The reason for this was to prove a UFO conspiracy theory.
After discovering the hacking incident, the United States Senate misinterpreted Bevan’s pseudonym (Kuji) as a foreign hacker. Meanwhile, Pryce, who had been 16 at the time, had dumped private information from KARI’s database into the USAF’s. The U.S. government was incredibly worried that if North Korea noticed the data breach they would threaten retaliation. Thankfully, Pryce had mistakenly hacked South Korea, instead. Everyone was relieved.
As for the British hackers: seeing as there was no proof, both the boys were acquitted.
Gary McKinnon “Solo”
McKinnon was considered a computer prodigy by the age of 14. Unfortunately, this Scottish genius was interested in only 2 things: hacking and UFOs.
Between February of 2001 and March of 2002, McKinnon hacked into 97 US military and NASA computers. There he deleted files from operating systems. This shut down the military’s Washington network for roughly 24 hours. Within a 13-month time span, McKinnon managed to render 300 computers inoperable and incur a repair cost of $700,000.
At one point, McKinnon left a message on the military’s website: “Your security is crap.”
When McKinnon was finally caught, the U.S. government wanted to extradite him. He was facing 70 years prison time and an $800,000 fine. However, extradition was blocked by the Home Secretary, Theresa May. McKinnon was then taken to the U.K. for trial where his charges were dropped.
So, what was the reason McKinnon’s hacking? Simple, it was to find proof of a UFO coverup and suppression, of free energy.
Kevin Mitnick “Condor” or “Darkside”
We’ll finish off our list with, arguably, the most famous hacker of all time. Mitnick’s hacking career started in his youth. At 13, he’d collect unused bust tickets from the dumpster. With those, he’d make his way around town. That was, until, he managed to purchase a ticket punch. Then, he traveled throughout LA via the bus line for free.
As Mitnick grew older, he began hacking telephone networks. In 1981, he was charged with theft after stealing Pacific Bell computer manuals. A year later, he stepped it up a notch by hacking the North American Defense Command (NORAD). This, of course, inspired “War Games.”

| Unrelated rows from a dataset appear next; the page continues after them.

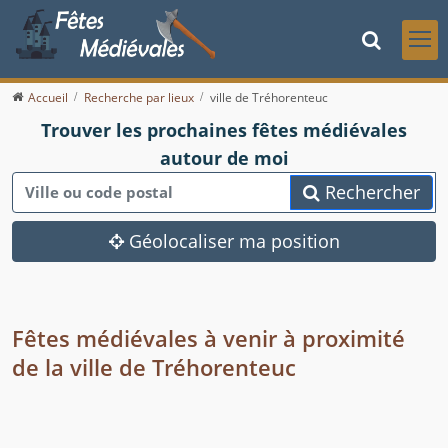
Accueil
Recherche par lieux
ville de Tréhorenteuc
Trouver les prochaines fêtes médiévales
autour de moi
Rechercher
Géolocaliser ma position
Fêtes médiévales à venir à proximité
de la ville de Tréhorenteuc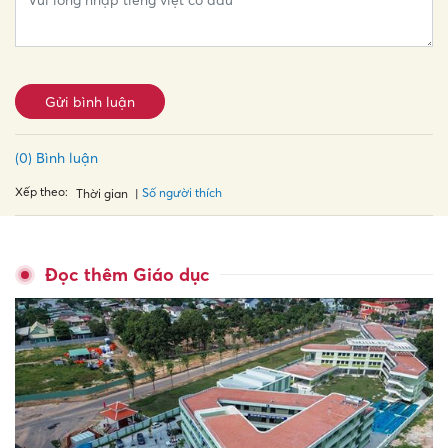
Gửi bình luận
(0) Bình luận
Xếp theo:
Số người thích
Thời gian
Đọc thêm Giáo dục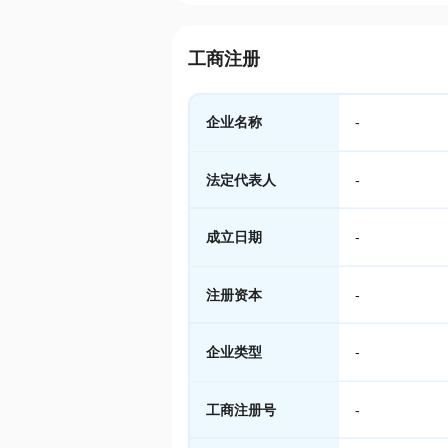
工商注册
企业名称
-
法定代表人
-
成立日期
-
注册资本
-
企业类型
-
工商注册号
-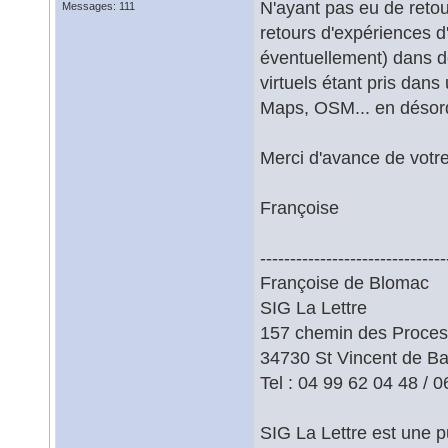
N'ayant pas eu de retou
Messages: 111
retours d'expériences d'
éventuellement) dans d
virtuels étant pris dan
Maps, OSM... en désord
Merci d'avance de votre
Françoise
-------------------------------
Françoise de Blomac
SIG La Lettre
157 chemin des Proces
34730 St Vincent de B
Tel : 04 99 62 04 48 / 
SIG La Lettre est une p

A litter bit after that, Mitnick hacked into the computer network belonging to Digital Equipment Corporation (DEC). He was immediately caught and charged with 12 months in prison. He served his time. However, as soon as he was released, Mitnick was wanted for the hacking of Pacific Bell.
Mitnick ran and evaded the government for 2 and a half years. While on the run, Mitnick continued to hack into large corporations, stealing and selling proprietary software. By the time they caught him in 1995, he hacked into 40 major companies.
Mitnick spent 5 years in federal prison. He now owns his own security consulting agency.
As you can see, there are various types of hackers. Not all are good and not all are bad, because, in the end, hackers are just people. People who’ve made mistakes and have tried to fix them. Each of our top 10 hackers are important additions to our list. This is because in some way (no matter how ridiculous) they’ve helped to make cybersecurity what it is today.